Since every practical law represents a possible action as good and, on this account, for a subject who is practically determinable by reason, necessary, all imperatives are formulae determining an action which is necessary according to the principle of a will good in some respects. If now the action is good only as a means to something else, then the imperative is hypothetical; if it is conceived as good in itself and consequently as being necessarily the principle of a will which of itself conforms to reason, then it is categorical.
Thus the imperative declares what action possible by me would be good and presents the practical rule in relation to a will which does not forthwith perform an action simply because it is good, whether because the subject does not always know that it is good, or because, even if it know this, yet its maxims might be opposed to the objective principles of practical reason.

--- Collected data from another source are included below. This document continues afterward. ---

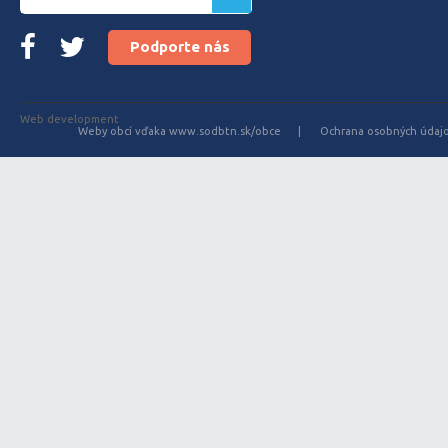
Podporte nás
Web development
Weby obcí vďaka www.sodbtn.sk/obce
Ochrana osobných údaj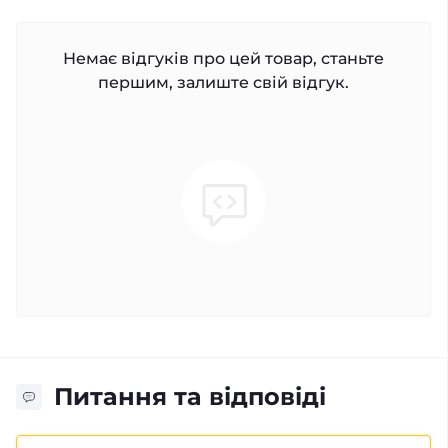
Немає відгуків про цей товар, станьте
першим, залиште свій відгук.
Питання та відповіді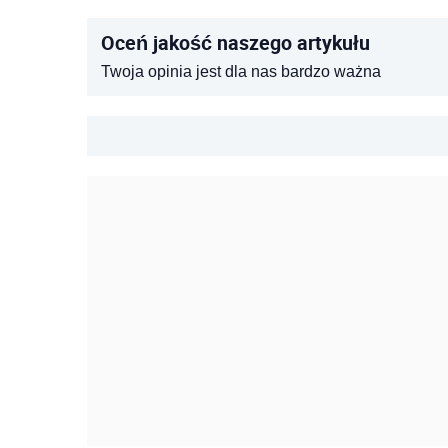
Oceń jakość naszego artykułu
Twoja opinia jest dla nas bardzo ważna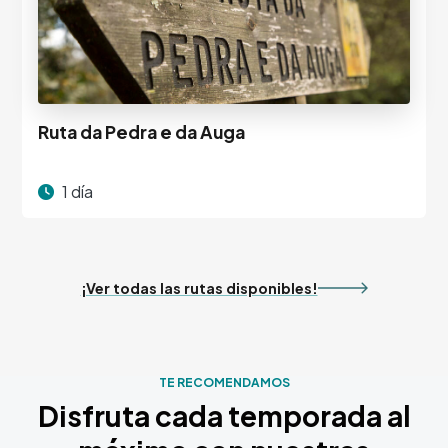
Ruta da Pedra e da Auga
1 día
¡Ver todas las rutas disponibles!
TE RECOMENDAMOS
Disfruta cada temporada al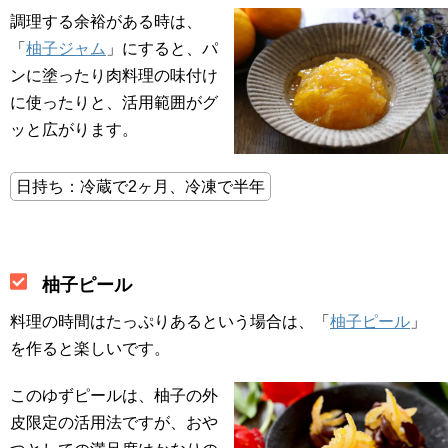
調理する余裕がある時は、
「
柚子ジャム
」にすると、パ
ンに塗ったり肉料理の味付け
に使ったりと、活用範囲がグ
ッと広がります。
日持ち：冷蔵で2ヶ月、冷凍で半年
柚子ピール
料理の時間はたっぷりあるという場合は、「
柚子ピール
」
を作ると楽しいです。
このゆずピールは、柚子の外
皮限定の活用法ですが、おや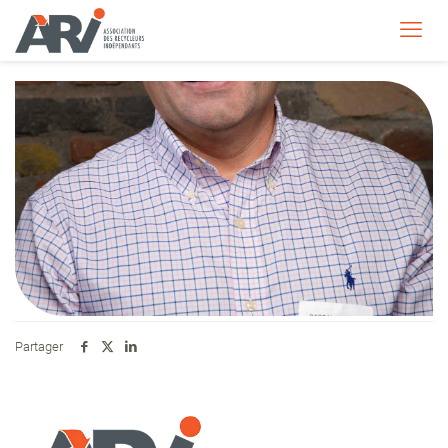
Partager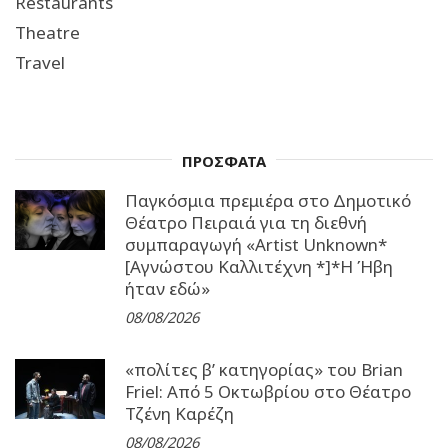
Restaurants
Theatre
Travel
ΠΡΟΣΦΑΤΑ
Παγκόσμια πρεμιέρα στο Δημοτικό
Θέατρο Πειραιά για τη διεθνή
συμπαραγωγή «Artist Unknown*
[Αγνώστου Καλλιτέχνη *]*Η Ήβη
ήταν εδώ»
08/08/2026
«πολίτες β’ κατηγορίας» του Brian
Friel: Από 5 Οκτωβρίου στο Θέατρο
Τζένη Καρέζη
08/08/2026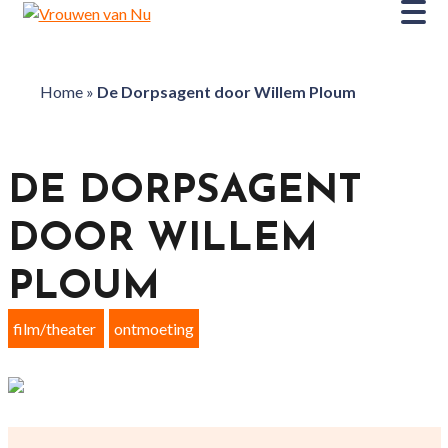
Home
»
De Dorpsagent door Willem Ploum
DE DORPSAGENT
DOOR WILLEM
PLOUM
film/theater
ontmoeting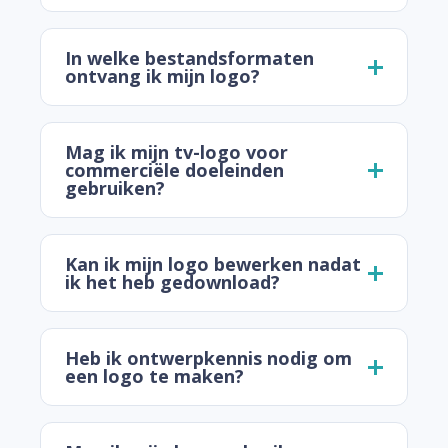
In welke bestandsformaten
ontvang ik mijn logo?
Mag ik mijn tv-logo voor
commerciële doeleinden
gebruiken?
Kan ik mijn logo bewerken nadat
ik het heb gedownload?
Heb ik ontwerpkennis nodig om
een logo te maken?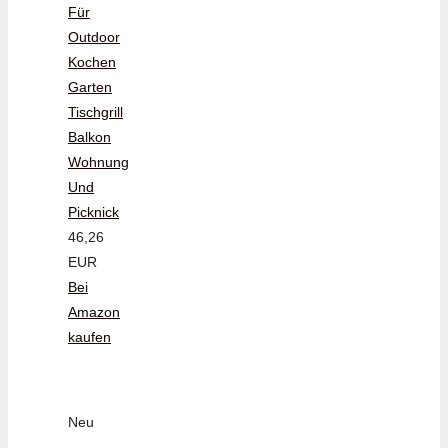
Für
Outdoor
Kochen
Garten
Tischgrill
Balkon
Wohnung
Und
Picknick
46,26
EUR
Bei
Amazon
kaufen
Neu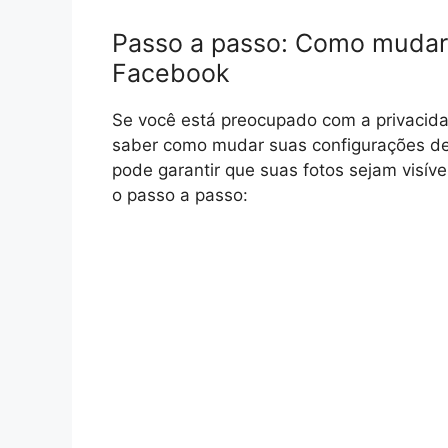
Passo a passo: Como mudar 
Facebook
Se você está preocupado com a privacida
saber como mudar suas configurações de
pode garantir que suas fotos sejam visív
o passo a passo: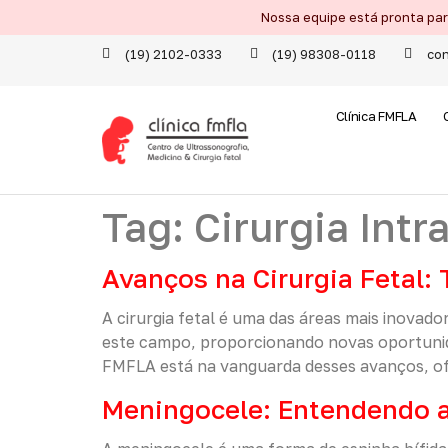
Nossa equipe está pronta pa
(19) 2102-0333
(19) 98308-0118
con
Clínica FMFLA
Tag:
Cirurgia Intr
Avanços na Cirurgia Fetal:
A cirurgia fetal é uma das áreas mais inovad
este campo, proporcionando novas oportunida
FMFLA está na vanguarda desses avanços, ofe
Meningocele: Entendendo a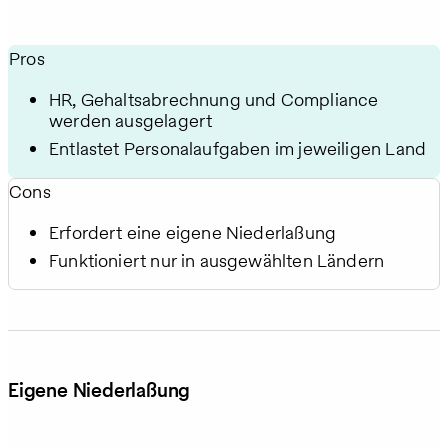
Pros
HR, Gehaltsabrechnung und Compliance
werden ausgelagert
Entlastet Personalaufgaben im jeweiligen Land
Cons
Erfordert eine eigene Niederlassung
Funktioniert nur in ausgewählten Ländern
Eigene Niederlassung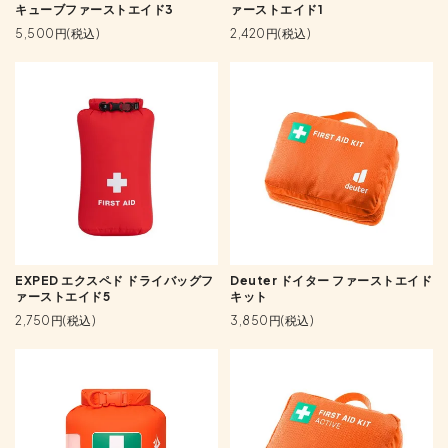
キューブファーストエイド3
ァーストエイド1
5,500円(税込)
2,420円(税込)
EXPED エクスペド ドライバッグフ
Deuter ドイター ファーストエイド
ァーストエイド5
キット
2,750円(税込)
3,850円(税込)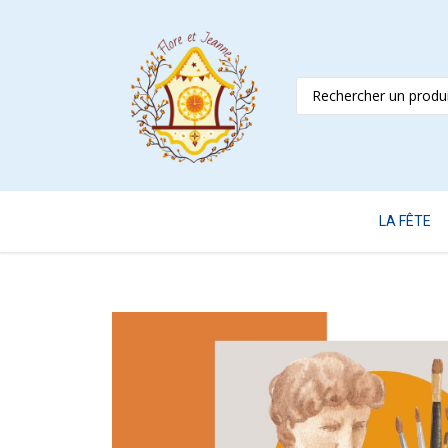
LA FÊTE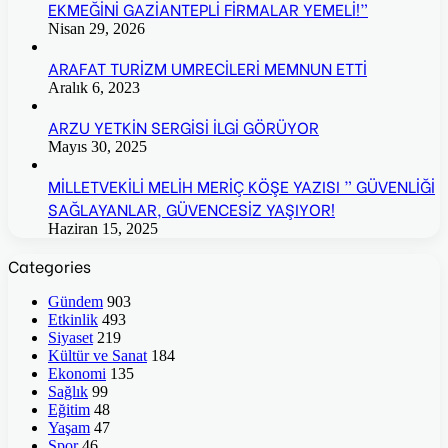
EKMEĞİNİ GAZİANTEPLİ FİRMALAR YEMELİ!”
Nisan 29, 2026
ARAFAT TURİZM UMRECİLERİ MEMNUN ETTİ
Aralık 6, 2023
ARZU YETKİN SERGİSİ İLGİ GÖRÜYOR
Mayıs 30, 2025
MİLLETVEKİLİ MELİH MERİÇ KÖŞE YAZISI ” GÜVENLİĞİ
SAĞLAYANLAR, GÜVENCESİZ YAŞIYOR!
Haziran 15, 2025
Categories
Gündem
903
Etkinlik
493
Siyaset
219
Kültür ve Sanat
184
Ekonomi
135
Sağlık
99
Eğitim
48
Yaşam
47
Spor
46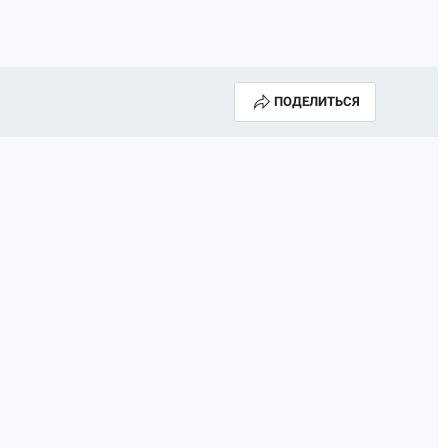
ПОДЕЛИТЬСЯ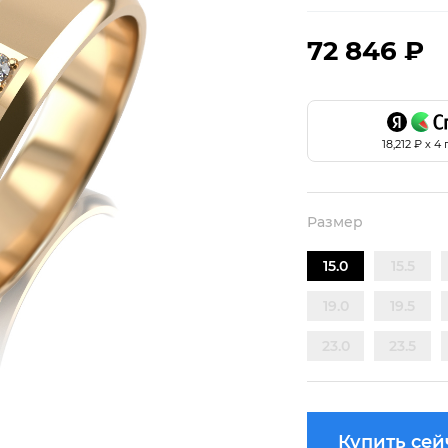
72 846 ₽
18,212
₽ х 4 
Размер
15.0
15.5
19.0
19.5
23.0
23.5
Купить сей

Accordingly the hypothetical imperative only says that the action is good for some purpose, possible or actual. In the first case it is a problematical, in the second an assertorial practical principle. The categorical imperative which declares an action to be objectively necessary in itself without reference to any purpose, i.e., without any other end, is valid as an apodeictic (practical) principle.
Whatever is possible only by the power of some rational being may also be conceived as a possible purpose of some will; and therefore the principles of action as regards the means necessary to attain some possible purpose are in fact infinitely numerous. All sciences have a practical part, consisting of problems expressing that some end is possible for us and of imperatives directing how it may be attained. These may, therefore, be called in general imperatives of skill. Here there is no question whether the end is rational and good, but only what one must do in order to attain it. The precepts for the physician to make his patient thoroughly healthy, and for a poisoner to ensure certain death, are of equal value in this respect, that each serves to effect its purpose perfectly. Since in early youth it cannot be known what ends are likely to occur to us in the course of life, parents seek to have their children taught a great many things, and provide for their skill in the use of means for all sorts of arbitrary ends, of none of which can they determine whether it may not perhaps hereafter be an object to their pupil, but which it is at all events possible that he might aim at; and this anxiety is so great that they commonly neglect to form and correct their judgement on the value of the things which may be chosen as ends.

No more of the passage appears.